”ĬCleaner is owned by Avast, the antivirus company, and has already issued a public apology and statement on the incident. Ideally this certificate should be revoked and untrusted moving forward. Troublingly, the malware was digitally signed with an appropriate digital certificate Talos wrote, “the presence of a valid digital signature on the malicious CCleaner binary may be indicative of a larger issue that resulted in portions of the development or signing process being compromised. From August 15 to September 12, the 5.33 version of CCleaner was infected by a malware payload. CCleaner is a popular utility, with an average of five million downloads per week (over two billion downloads cumulatively). Talos Intelligence has published a blog post detailing its research and findings, and they aren’t great.
#Ccleaner malware info update
CCleaner Cloud users should have gotten an update already, but if you use CCleaner and don’t have automatic updates enabled, it would be a good idea to check the situation now. The infected payload affects two CCleaner products - CCleaner v and CCleaner Cloud v.
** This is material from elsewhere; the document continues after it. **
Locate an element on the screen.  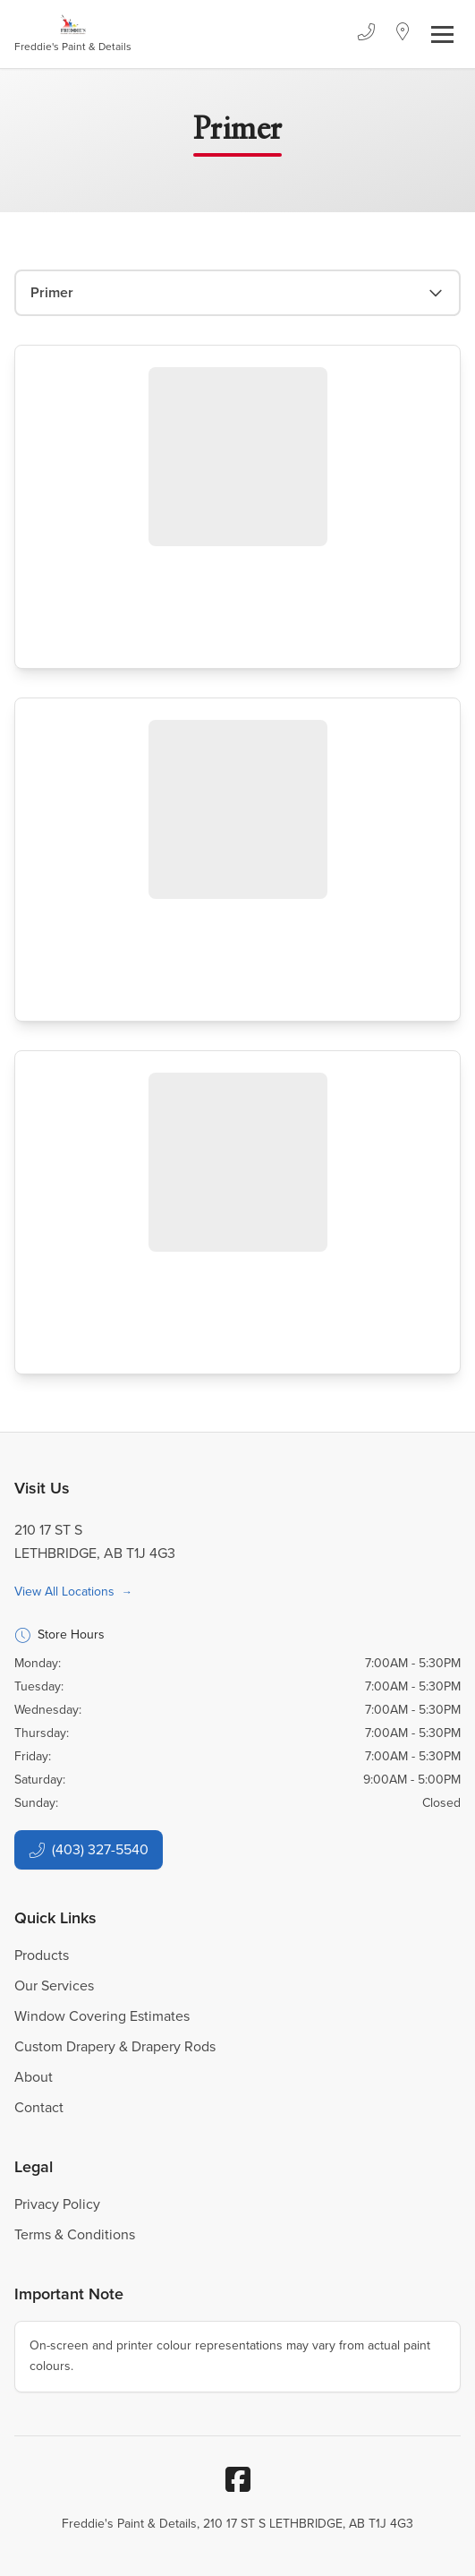
[Facebook] is located at coordinates (237, 2479).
Worse, the company distributed infected versions of its products for nearly a month before realizing the problem. In addition to being installed on more than 2 million systems, the CCleaner malware is dangerous because it can place a backdoor on infected systems that appears legitimate because it is signed with one of Piriform's own digital certificates.CCleaner, the temporary file cleaner and registry optimizer of generally dubious utility in this day and age, has been flagged as containing malware.
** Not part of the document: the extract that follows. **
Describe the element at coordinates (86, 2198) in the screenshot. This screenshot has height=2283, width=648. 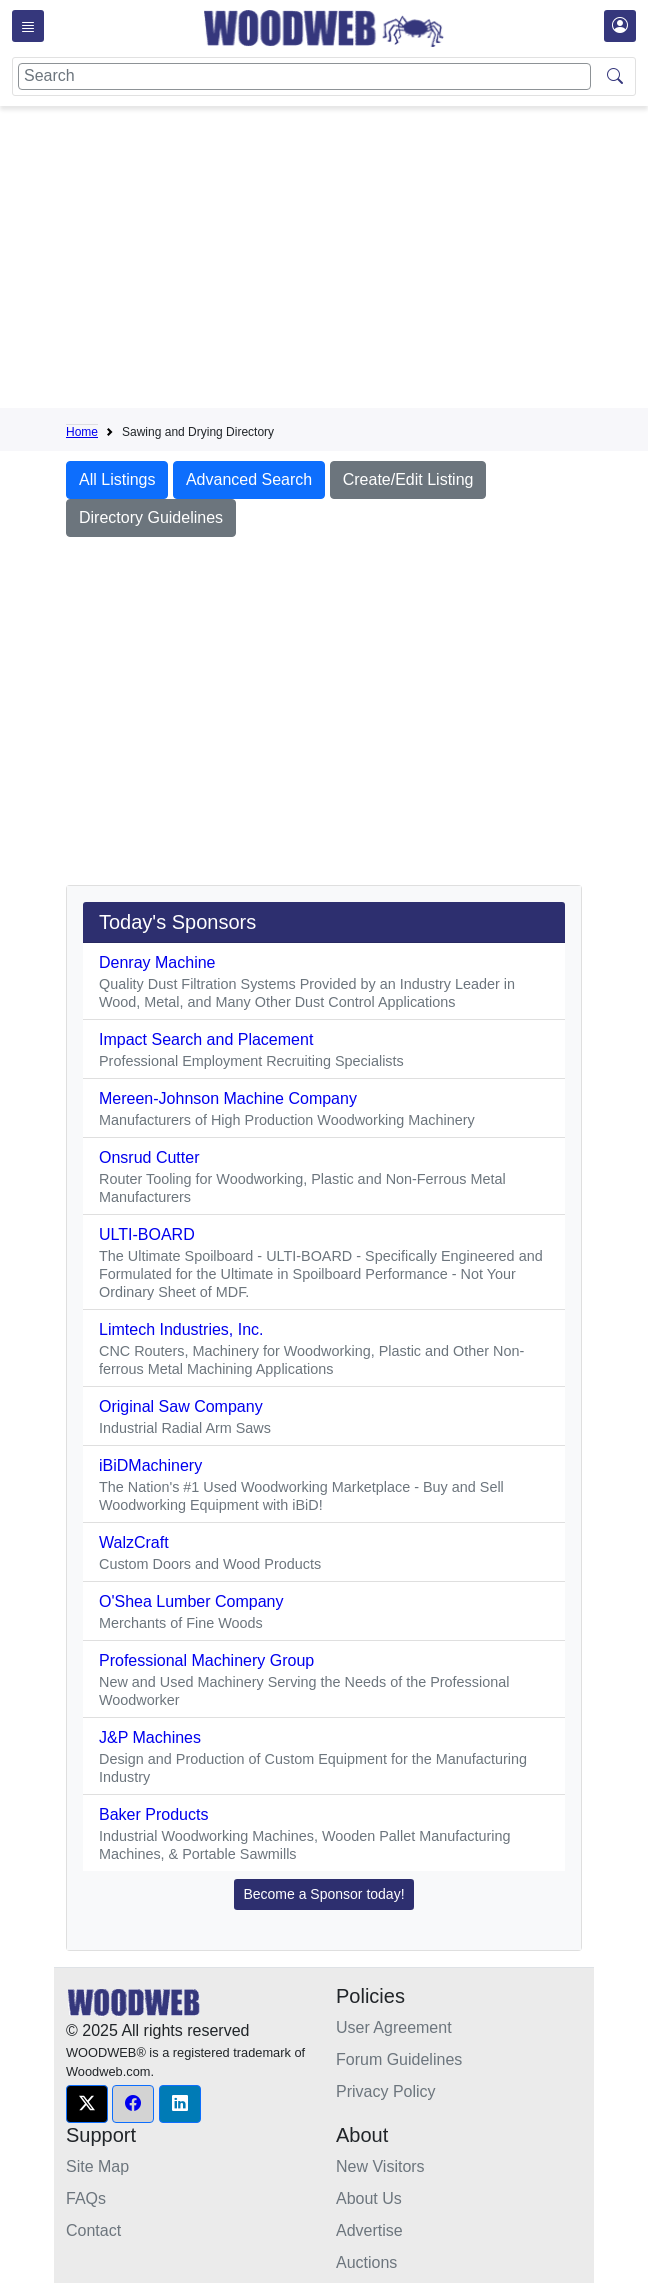
I see `FAQs` at that location.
#Ccleaner malware info software
However, enterprises that didn't have the software auto-updated needed to manually remove it from the impacted systems. From the nearly 2.27 million systems that installed the impacted CCleaner, only 40 systems were infected, and most of the systems that installed the impacted CCleaner got an auto-update from Avast that removed the malicious version - showing one perk of auto-updates. Morphisec notified Avast of suspicious connections from CCleaner, prompting an investigation.Īny time an enterprise is notified of an attack that it didn't internally detect, it is a bit concerning, but not surprising. Given that CCleaner is used so widely, it's a target for a watering hole attack.Ī recent watering hole attack was disclosed in detail by Avast Software, Morphisec and Cisco, and it described how an attacker was able to gain access to Piriform Software Ltd.'s software development environment to add malware to the legitimate CCleaner software - Avast acquired Piriform last summer. CCleaner software is usually only installed on a few endpoints in an enterprise, but the organization could lose track of the software. Sometimes, the help desk will use tools to investigate an endpoint that may have been infected with malware, and one of those tools is CCleaner. Some software may be managed by the enterprise, some may be used by the help desk to fix systems, and some may be used by employees without the knowledge or approval of the enterprise IT department.

One common security recommendation is to know what software or systems your enterprise is using so that you know what needs to be secured. Software and supply chain security are critical parts of an enterprise's information security program.